In summary, I find the OGC Attorney lacked the actual authority to enter into a settlement agreement that was binding upon the Respondent, that apparent authority is not sufficient to bind the Respondent to the terms of a settlement agreement, and the Respondent’s refusal to execute or implement any settlement agreement reached between the Union and the OCG Attorney did not constitute a failure to comply with the collective bargaining obligations imposed by §7114(b)(5) of the Statute.
CONCLUSION AND RECOMMENDATION
The General Counsel failed to establish that the Respondent violated §7116 (a)(1), (5) and (8) of the Statute as alleged. Accordingly, I recommend that that Authority issue the following Order:
It is ordered that the complaint be, and hereby is, dismissed.
Issued, Washington, D.C., December 21, 2011.
CHARLES R. CENTER
Chief Administrative Law Judge
Although the title page of the collective bargaining agreement identifies the Agency as “Office of Disability Adjudication and Review” references within the body of the collective bargaining agreement are to “Office of Hearings and Appeals.” (G.C. Ex. 7). According to undisputed testimony during the hearing, the Office of Hearings and Appeals was subsequently redesignated the Office of Disability Adjudication and Review. (Tr. 16).

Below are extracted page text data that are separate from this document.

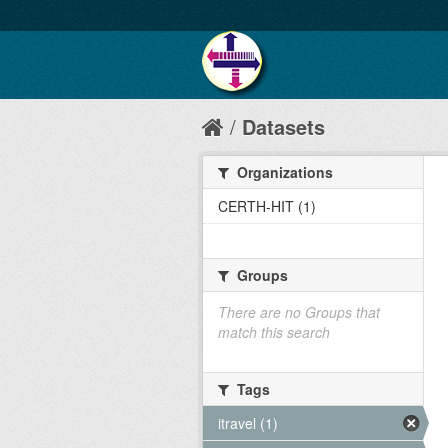
Datasets
Organizations
CERTH-HIT (1)
Groups
There are no Groups that
match this search
Tags
itravel (1)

 A few weeks after the arbitration hearing was held in this case, the OGC Attorney committed suicide. (Tr. 280).
During the settlement efforts, Judge Madden worked with the grievants and was not involved in the direct discussions with the OGC Attorney and Boxerman. (Tr. 91-92).
 The eighth grievant had departed but was going to sign the next morning. (G.C. Exh. 3).
 Judges Lillios, Bede, and McGuire were functioning or had been part of local management of the Chicago ODAR Office. (Tr.49, 54, 269).
 The parties stipulated that Judges Madden, Welch, and Wenzel, as well as Judge Dale Glendening, did not have knowledge of the delegation document or its contents regarding approval of settlement agreements. (Tr. 285).
 At the start of the hearing in this case, the undersigned requested that the parties address in their post hearing briefs whether negotiations to settle a matter raised under the grievance process constituted collective bargaining. (Tr. 10.)
 I note that although the National Labor Relations Board found that grievance meetings are integral parts of the collective bargaining process and subject to the requirement of good-faith bargaining under the National Labor Relations Act, in doing so it distinguished grievance meetings from “adversary proceedings such as trials and arbitrations.” See Pennsylvania Telephone Guild, 227 NLRB 501 (1985), enf’d 799 F.2d 84 (3d Cir. 1986).
 Such an allegation would concede that the agreement reached was not authorized and thus would not achieve the enforcement and implementation of the purported agreement.